# [WHAT TO WORK ON]
Lift out each line of the data that holds "缴费地区".

[Bounding box prediction data]
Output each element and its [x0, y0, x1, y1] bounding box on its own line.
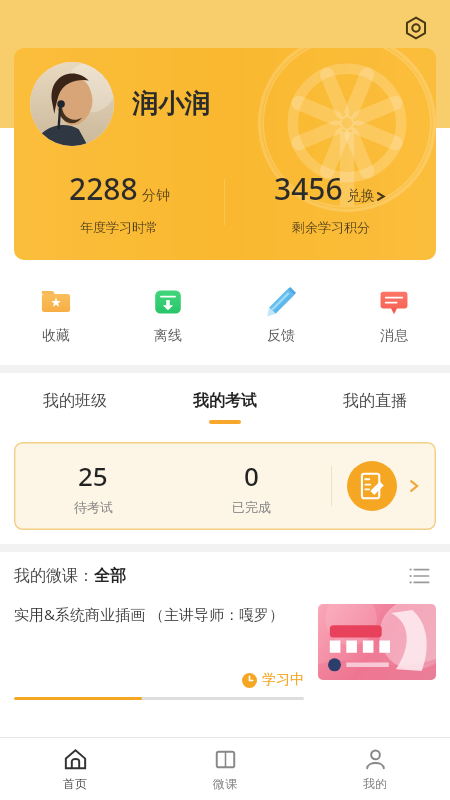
button[interactable]: 25: [14, 442, 436, 530]
button[interactable]: 我的直播: [300, 387, 450, 428]
staticText: 我的微课：: [14, 566, 94, 586]
button[interactable]: 消息: [337, 282, 450, 349]
button[interactable]: 收藏: [0, 282, 112, 349]
button[interactable]: 反馈: [224, 282, 337, 349]
button[interactable]: Settings: [396, 8, 436, 48]
staticText: 25: [78, 458, 108, 493]
staticText: 反馈: [267, 327, 295, 345]
button[interactable]: 我的班级: [0, 387, 150, 428]
staticText: 2288: [69, 168, 138, 209]
button[interactable]: 实用&系统商业插画 （主讲导师：嘎罗）: [0, 600, 450, 700]
staticText: 全部: [94, 566, 126, 586]
staticText: 3456: [274, 168, 343, 209]
staticText: 剩余学习积分: [292, 219, 370, 235]
button[interactable]: 润小润: [14, 48, 436, 260]
staticText: 收藏: [42, 327, 70, 345]
staticText: 分钟: [142, 187, 170, 205]
button[interactable]: 首页: [0, 738, 150, 800]
staticText: 已完成: [232, 499, 271, 515]
staticText: 我的: [363, 776, 387, 791]
button[interactable]: 离线: [112, 282, 224, 349]
button[interactable]: 3456: [225, 168, 436, 235]
staticText: 兑换: [347, 187, 375, 205]
staticText: 年度学习时常: [80, 219, 158, 235]
staticText: 0: [244, 458, 259, 493]
button[interactable]: 2288: [14, 168, 224, 235]
staticText: 学习中: [262, 671, 304, 689]
button[interactable]: 我的: [300, 738, 450, 800]
staticText: 实用&系统商业插画 （主讲导师：嘎罗）: [14, 604, 284, 624]
button[interactable]: 微课: [150, 738, 300, 800]
staticText: 我的直播: [343, 391, 407, 411]
staticText: 待考试: [74, 499, 113, 515]
staticText: 我的班级: [43, 391, 107, 411]
button[interactable]: Filter list: [402, 559, 436, 593]
staticText: 首页: [63, 776, 87, 791]
staticText: 微课: [213, 776, 237, 791]
staticText: 消息: [380, 327, 408, 345]
staticText: 润小润: [132, 88, 210, 121]
staticText: 离线: [154, 327, 182, 345]
button[interactable]: 我的考试: [150, 387, 300, 428]
staticText: 我的考试: [193, 391, 257, 411]
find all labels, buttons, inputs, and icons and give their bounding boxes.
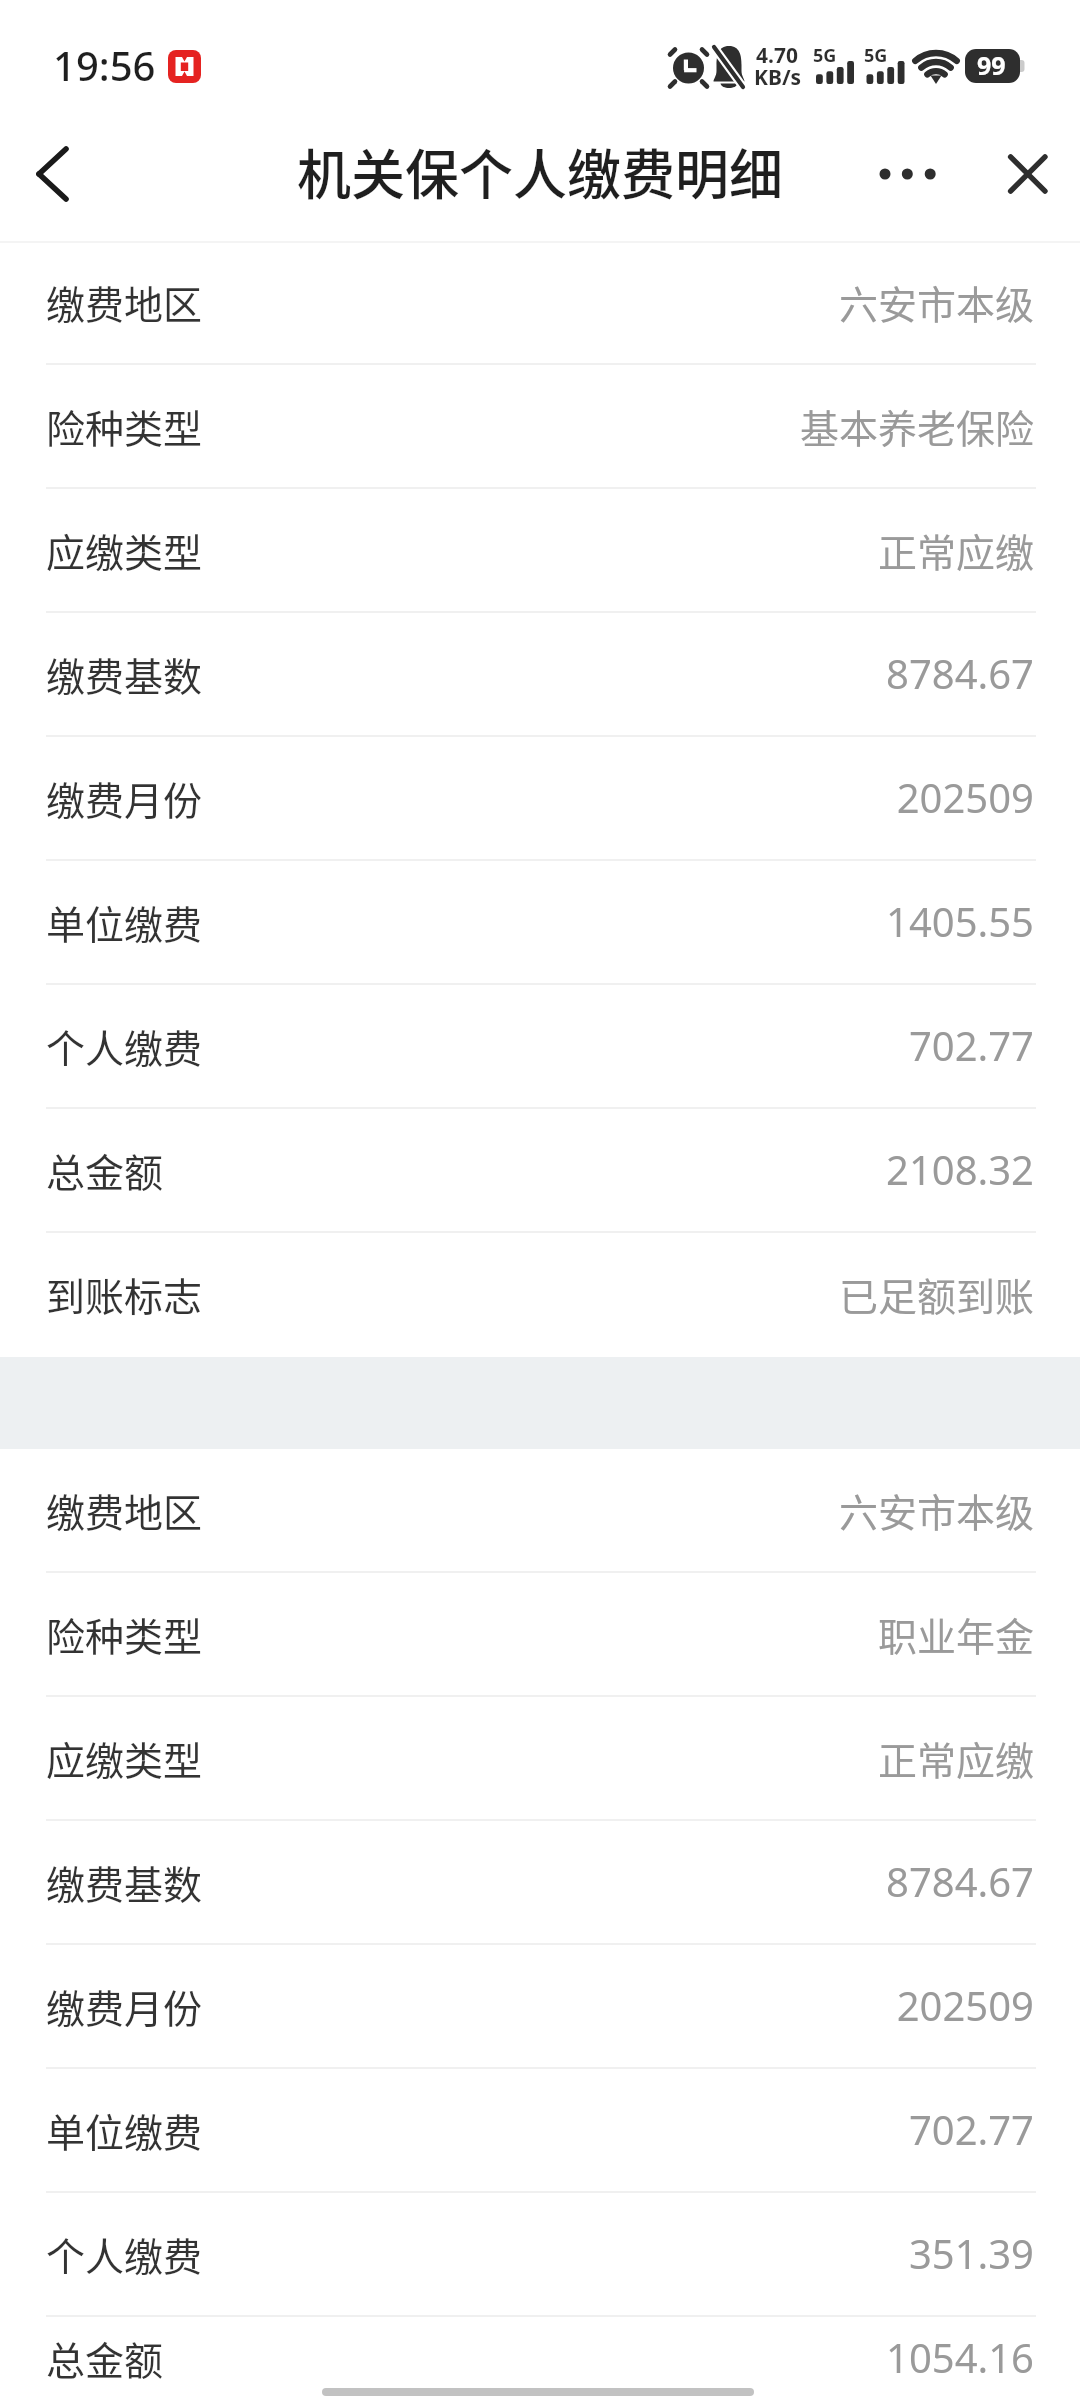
staticText: 202509 <box>896 770 1034 824</box>
button[interactable]: 总金额 <box>0 1109 1080 1233</box>
staticText: 六安市本级 <box>838 1482 1034 1538</box>
button[interactable]: 险种类型 <box>0 365 1080 489</box>
staticText: 缴费地区 <box>46 1482 203 1538</box>
staticText: 缴费月份 <box>46 1978 203 2034</box>
staticText: 个人缴费 <box>46 1018 203 1074</box>
staticText: 总金额 <box>46 1142 164 1198</box>
staticText: 基本养老保险 <box>799 398 1034 454</box>
staticText: 8784.67 <box>886 646 1034 700</box>
staticText: 5G <box>864 43 888 68</box>
staticText: 8784.67 <box>886 1854 1034 1908</box>
staticText: 19:56 <box>53 38 156 92</box>
staticText: 单位缴费 <box>46 894 203 950</box>
staticText: 2108.32 <box>886 1142 1034 1196</box>
button[interactable]: 缴费月份 <box>0 737 1080 861</box>
button[interactable]: 缴费基数 <box>0 613 1080 737</box>
button[interactable]: More options <box>880 120 990 228</box>
staticText: 应缴类型 <box>46 522 203 578</box>
staticText: 351.39 <box>908 2226 1034 2280</box>
button[interactable]: 应缴类型 <box>0 1697 1080 1821</box>
staticText: 单位缴费 <box>46 2102 203 2158</box>
staticText: 职业年金 <box>877 1606 1034 1662</box>
button[interactable]: 个人缴费 <box>0 985 1080 1109</box>
staticText: 缴费月份 <box>46 770 203 826</box>
staticText: 99 <box>977 48 1006 82</box>
staticText: 202509 <box>896 1978 1034 2032</box>
staticText: 1405.55 <box>886 894 1034 948</box>
staticText: 个人缴费 <box>46 2226 203 2282</box>
button[interactable]: 缴费地区 <box>0 1449 1080 1573</box>
staticText: 缴费地区 <box>46 274 203 330</box>
staticText: 1054.16 <box>886 2330 1034 2384</box>
staticText: 险种类型 <box>46 1606 203 1662</box>
button[interactable]: 到账标志 <box>0 1233 1080 1357</box>
button[interactable]: Close <box>990 120 1080 228</box>
button[interactable]: 缴费地区 <box>0 241 1080 365</box>
staticText: 5G <box>813 43 837 68</box>
staticText: 已足额到账 <box>838 1266 1034 1322</box>
staticText: 702.77 <box>908 1018 1034 1072</box>
staticText: 六安市本级 <box>838 274 1034 330</box>
staticText: 到账标志 <box>46 1266 203 1322</box>
button[interactable]: 缴费月份 <box>0 1945 1080 2069</box>
button[interactable]: 险种类型 <box>0 1573 1080 1697</box>
staticText: 702.77 <box>908 2102 1034 2156</box>
staticText: 总金额 <box>46 2330 164 2386</box>
button[interactable]: Back <box>0 120 110 228</box>
staticText: 险种类型 <box>46 398 203 454</box>
staticText: KB/s <box>754 63 802 92</box>
staticText: 缴费基数 <box>46 646 203 702</box>
staticText: 缴费基数 <box>46 1854 203 1910</box>
staticText: 正常应缴 <box>877 1730 1034 1786</box>
button[interactable]: 个人缴费 <box>0 2193 1080 2317</box>
button[interactable]: 总金额 <box>0 2317 1080 2400</box>
button[interactable]: 应缴类型 <box>0 489 1080 613</box>
button[interactable]: 单位缴费 <box>0 2069 1080 2193</box>
staticText: 正常应缴 <box>877 522 1034 578</box>
staticText: 4.70 <box>756 41 798 70</box>
staticText: 应缴类型 <box>46 1730 203 1786</box>
button[interactable]: 缴费基数 <box>0 1821 1080 1945</box>
staticText: 机关保个人缴费明细 <box>297 132 783 210</box>
button[interactable]: 单位缴费 <box>0 861 1080 985</box>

# [RESPONSE TO THIS TASK]
staticText: 缴费地区 <box>46 1482 203 1538</box>
button[interactable]: 缴费地区 <box>0 1449 1080 1573</box>
staticText: 缴费地区 <box>46 274 203 330</box>
button[interactable]: 缴费地区 <box>0 241 1080 365</box>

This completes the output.